Overall, this outing looks quite good. It’s certainly no slouch when it comes to high-definition visual output, though its art design is certainly lacking and repetitive. A wonky camera does factor in however, making it hard to control the heroes while crawling on walls or a ceiling. This issue can be classified as a control and/or perception problem. The utilized viewing angles poorly reflect which direction the player should push, leading to frustration.
The Audio: Rating the Sound
Being that Spider-Man: Edge of Time is heavily rooted in the beat ‘em-up sub-genre, players can expect to hear a lot of grunting enemies, smashing sound effects and “thwop” punching noises. The effects are pretty good, without any noticeable deficiencies. In fact, Edge of Time is pretty impressive from any auditory standpoint. It sounds quite good. This is partially to do with those aforementioned effects and music which fits in so well that it’s easy to overlook.
Where are a lot of praise should be directed is towards the game’s voice cast. The intelligently assembled cast does a great job in bringing some of Marvel’s more iconic creations to life, including both heroes, Black Cat and Mary Jane Watson. As mentioned previously, Val Kilmer stars as the pipes of Walker Sloan – a role in which he does a pretty good job. Though, the rest of the main cast outshines him. It’s an especially true statement when considering the work of Josh Keaton and Christopher Daniel Barnes, who voice our playable heroes. Both men worked on Shattered Dimensions as well.
A disappointing facet of Spider-Man: Edge of Time is its artificially created replay value. Taking cues from other developers, Beenox unfortunately locked the game’s hard difficulty mode from the get-go. It’s only available after your first play-through, meaning that a second one is mandatory for those who would like to play the game with added challenge. Those who like to start every interactive experience on hard may be a bit dismayed by this news.
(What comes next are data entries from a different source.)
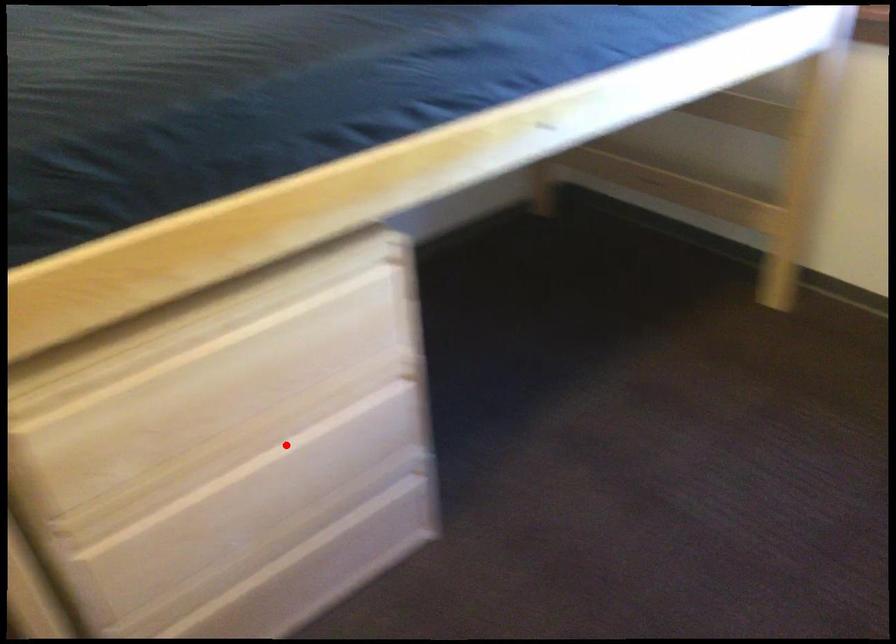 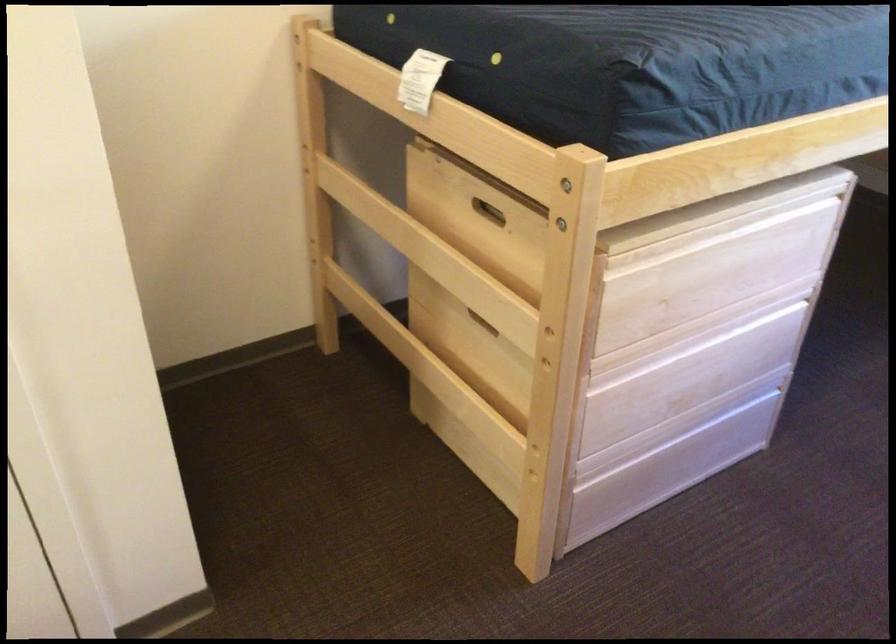 The point at the highlighted location is marked in the first image. Where is the corresponding point in the second image?

(718, 342) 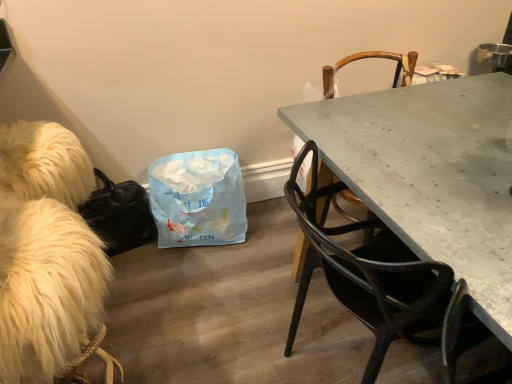 Locate an element on the screen. The image size is (512, 384). metallic gray chair at right, which appears as the 1th chair when viewed from the back is located at coordinates (373, 57).

Find the location of `light blue paper bag at center`. light blue paper bag at center is located at coordinates (198, 199).

This screenshot has width=512, height=384. Find the location of `white fluffy dog at left`. white fluffy dog at left is located at coordinates (46, 252).

Is metallic gray chair at right, the second chair when ordered from front to back, taller than light blue paper bag at center?

Indeed, metallic gray chair at right, the second chair when ordered from front to back, has a greater height compared to light blue paper bag at center.

From the image's perspective, which object appears higher, metallic gray chair at right, the second chair when ordered from front to back, or light blue paper bag at center?

metallic gray chair at right, the second chair when ordered from front to back, from the image's perspective.

In the image, is metallic gray chair at right, which appears as the 1th chair when viewed from the back, on the left side or the right side of matte black chair at right, the 1th chair viewed from the front?

metallic gray chair at right, which appears as the 1th chair when viewed from the back, is positioned on matte black chair at right, the 1th chair viewed from the front,'s right side.

Does metallic gray chair at right, the second chair when ordered from front to back, have a lesser width compared to matte black chair at right, which is counted as the 2th chair, starting from the back?

Indeed, metallic gray chair at right, the second chair when ordered from front to back, has a lesser width compared to matte black chair at right, which is counted as the 2th chair, starting from the back.

Is metallic gray chair at right, the second chair when ordered from front to back, not near matte black chair at right, which is counted as the 2th chair, starting from the back?

That's not correct — metallic gray chair at right, the second chair when ordered from front to back, is a little close to matte black chair at right, which is counted as the 2th chair, starting from the back.

Based on the photo, considering the relative sizes of metallic gray chair at right, which appears as the 1th chair when viewed from the back, and matte black chair at right, the 1th chair viewed from the front, in the image provided, is metallic gray chair at right, which appears as the 1th chair when viewed from the back, taller than matte black chair at right, the 1th chair viewed from the front,?

Correct, metallic gray chair at right, which appears as the 1th chair when viewed from the back, is much taller as matte black chair at right, the 1th chair viewed from the front.

From the image's perspective, which is above, matte black chair at right, which is counted as the 2th chair, starting from the back, or light blue paper bag at center?

light blue paper bag at center.

Can you confirm if matte black chair at right, the 1th chair viewed from the front, is thinner than light blue paper bag at center?

Incorrect, the width of matte black chair at right, the 1th chair viewed from the front, is not less than that of light blue paper bag at center.

Can light blue paper bag at center be found inside matte black chair at right, the 1th chair viewed from the front?

No, light blue paper bag at center is not inside matte black chair at right, the 1th chair viewed from the front.

Considering the points (313, 208) and (149, 180), which point is in front, point (313, 208) or point (149, 180)?

Positioned in front is point (313, 208).

Is white fluffy dog at left at the right side of metallic gray chair at right, the second chair when ordered from front to back?

In fact, white fluffy dog at left is to the left of metallic gray chair at right, the second chair when ordered from front to back.

From the image's perspective, between white fluffy dog at left and metallic gray chair at right, the second chair when ordered from front to back, who is located below?

white fluffy dog at left, from the image's perspective.

This screenshot has width=512, height=384. I want to click on the 2nd chair positioned above the white fluffy dog at left (from a real-world perspective), so click(373, 57).

Is white fluffy dog at left not close to metallic gray chair at right, which appears as the 1th chair when viewed from the back?

That's right, there is a large distance between white fluffy dog at left and metallic gray chair at right, which appears as the 1th chair when viewed from the back.

At what (x,y) coordinates should I click in order to perform the action: click on chair below the metallic gray chair at right, the second chair when ordered from front to back (from the image's perspective). Please return your answer as a coordinate pair (x, y). Looking at the image, I should click on (382, 282).

Which is closer to the camera, [461,322] or [321,179]?

The point [461,322] is in front.

Considering the positions of objects matte black chair at right, which is counted as the 2th chair, starting from the back, and metallic gray chair at right, the second chair when ordered from front to back, in the image provided, who is behind, matte black chair at right, which is counted as the 2th chair, starting from the back, or metallic gray chair at right, the second chair when ordered from front to back,?

metallic gray chair at right, the second chair when ordered from front to back.

Are light blue paper bag at center and matte black chair at right, which is counted as the 2th chair, starting from the back, located far from each other?

light blue paper bag at center is near matte black chair at right, which is counted as the 2th chair, starting from the back, not far away.

Could you measure the distance between light blue paper bag at center and matte black chair at right, the 1th chair viewed from the front?

They are 29.87 inches apart.

Looking at the image, does light blue paper bag at center seem bigger or smaller compared to matte black chair at right, the 1th chair viewed from the front?

In the image, light blue paper bag at center appears to be smaller than matte black chair at right, the 1th chair viewed from the front.

From the picture: Considering the positions of objects light blue paper bag at center and matte black chair at right, the 1th chair viewed from the front, in the image provided, who is in front, light blue paper bag at center or matte black chair at right, the 1th chair viewed from the front,?

matte black chair at right, the 1th chair viewed from the front, is more forward.

Could you tell me if white fluffy dog at left is turned towards matte black chair at right, which is counted as the 2th chair, starting from the back?

No, white fluffy dog at left is not facing towards matte black chair at right, which is counted as the 2th chair, starting from the back.

Is white fluffy dog at left completely or partially outside of matte black chair at right, which is counted as the 2th chair, starting from the back?

Indeed, white fluffy dog at left is completely outside matte black chair at right, which is counted as the 2th chair, starting from the back.

Is point (19, 209) closer or farther from the camera than point (450, 302)?

Point (19, 209) is positioned farther from the camera compared to point (450, 302).

Does white fluffy dog at left have a smaller size compared to matte black chair at right, which is counted as the 2th chair, starting from the back?

Correct, white fluffy dog at left occupies less space than matte black chair at right, which is counted as the 2th chair, starting from the back.

Find the location of a particular element. diaper bag below the metallic gray chair at right, which appears as the 1th chair when viewed from the back (from the image's perspective) is located at coordinates (198, 199).

Where is `chair located in front of the metallic gray chair at right, which appears as the 1th chair when viewed from the back`? This screenshot has width=512, height=384. chair located in front of the metallic gray chair at right, which appears as the 1th chair when viewed from the back is located at coordinates (382, 282).

Looking at the image, which one is located closer to metallic gray chair at right, which appears as the 1th chair when viewed from the back, matte black chair at right, which is counted as the 2th chair, starting from the back, or light blue paper bag at center?

The object closer to metallic gray chair at right, which appears as the 1th chair when viewed from the back, is matte black chair at right, which is counted as the 2th chair, starting from the back.

Based on their spatial positions, is light blue paper bag at center or matte black chair at right, the 1th chair viewed from the front, closer to metallic gray chair at right, the second chair when ordered from front to back?

matte black chair at right, the 1th chair viewed from the front, lies closer to metallic gray chair at right, the second chair when ordered from front to back, than the other object.

Estimate the real-world distances between objects in this image. Which object is further from light blue paper bag at center, metallic gray chair at right, which appears as the 1th chair when viewed from the back, or white fluffy dog at left?

metallic gray chair at right, which appears as the 1th chair when viewed from the back, is positioned further to the anchor light blue paper bag at center.

Looking at the image, which one is located further to white fluffy dog at left, metallic gray chair at right, the second chair when ordered from front to back, or light blue paper bag at center?

metallic gray chair at right, the second chair when ordered from front to back.

Which object lies nearer to the anchor point light blue paper bag at center, matte black chair at right, which is counted as the 2th chair, starting from the back, or white fluffy dog at left?

The object closer to light blue paper bag at center is white fluffy dog at left.

Considering their positions, is metallic gray chair at right, which appears as the 1th chair when viewed from the back, positioned closer to matte black chair at right, the 1th chair viewed from the front, than white fluffy dog at left?

white fluffy dog at left.

From the picture: Looking at the image, which one is located closer to matte black chair at right, the 1th chair viewed from the front, white fluffy dog at left or light blue paper bag at center?

white fluffy dog at left is positioned closer to the anchor matte black chair at right, the 1th chair viewed from the front.

Which object lies nearer to the anchor point white fluffy dog at left, metallic gray chair at right, the second chair when ordered from front to back, or matte black chair at right, which is counted as the 2th chair, starting from the back?

Among the two, matte black chair at right, which is counted as the 2th chair, starting from the back, is located nearer to white fluffy dog at left.

At what (x,y) coordinates should I click in order to perform the action: click on diaper bag between white fluffy dog at left and matte black chair at right, which is counted as the 2th chair, starting from the back, in the horizontal direction. Please return your answer as a coordinate pair (x, y). Looking at the image, I should click on click(198, 199).

What are the coordinates of `chair situated between white fluffy dog at left and metallic gray chair at right, the second chair when ordered from front to back, from left to right` in the screenshot? It's located at (382, 282).

Find the location of a particular element. The height and width of the screenshot is (384, 512). diaper bag situated between white fluffy dog at left and metallic gray chair at right, which appears as the 1th chair when viewed from the back, from left to right is located at coordinates (198, 199).

Find the location of a particular element. chair between matte black chair at right, which is counted as the 2th chair, starting from the back, and light blue paper bag at center, along the z-axis is located at coordinates (373, 57). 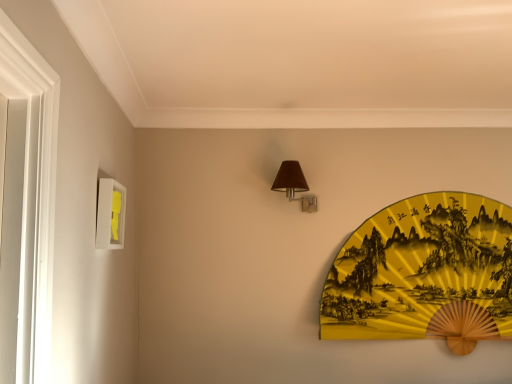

Some gamers will feel inclined to dive back in using Edge of Time’s new game plus option. It can be helpful in order to look for the collectible golden spiders you may have missed, which end up becoming a valuable asset when upgrading your character’s health or shield. There are many challenges, which also gift these glowing arachnids, with many of them being quite difficult to earn gold medals on. That is another reason to dive back in, which will interest achievement and trophy fans the most.
Due to its repetition and rather standard design, Spider-Man: Edge of Time will probably conclude its run with most gamers, after just one play-through. Some may want to return for the aforementioned collectibles and challenges, though only a specific portion of the gaming community will feel inclined to do so. It all comes down to the game’s unfortunate lack of variety and confined environments, which do nothing to spark extended appeal. It’s really too bad that those design choices were made, because this game has polished enough mechanics to warrant showcasing through extra creativity.
With Spider-Man: Edge of Time, Beenox has unfortunately taken a step back in many ways. This webbed outing is not nearly as innovative or unique as its predecessor was, ending up as a relatively average game with fluid and polished attack maneuvers. Due to its entire existence being confined in cramped hallways and closed-in rooms, the experience becomes repetitive faster than it should. Fans of Marvel’s superhero fiction should check this one out for its great voice acting and relatively detailed visuals. However, it’s important to note that the entire ride could have been much better with added variety and a less convoluted premise.